* _YOUR GOAL_: The entries that follow should be reproduced exactly, with no images carried over.

(Collected data)
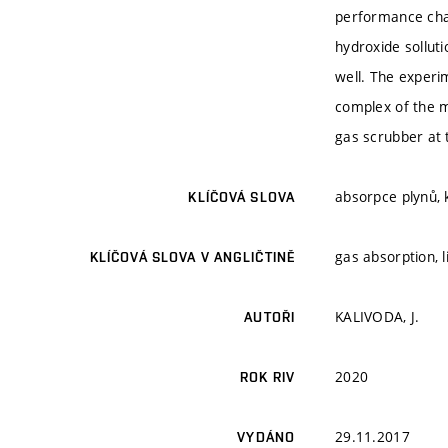
performance char
hydroxide solluti
well. The experi
complex of the m
gas scrubber at 
absorpce plynů, 
KLÍČOVÁ SLOVA
gas absorption, l
KLÍČOVÁ SLOVA V ANGLIČTINĚ
KALIVODA, J.
AUTOŘI
2020
ROK RIV
29.11.2017
VYDÁNO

* _WRITTEN SOLUTION_:
performance char
hydroxide solluti
well. The experi
complex of the m
gas scrubber at 
absorpce plynů, 
KLÍČOVÁ SLOVA
gas absorption, l
KLÍČOVÁ SLOVA V ANGLIČTINĚ
KALIVODA, J.
AUTOŘI
2020
ROK RIV
29.11.2017
VYDÁNO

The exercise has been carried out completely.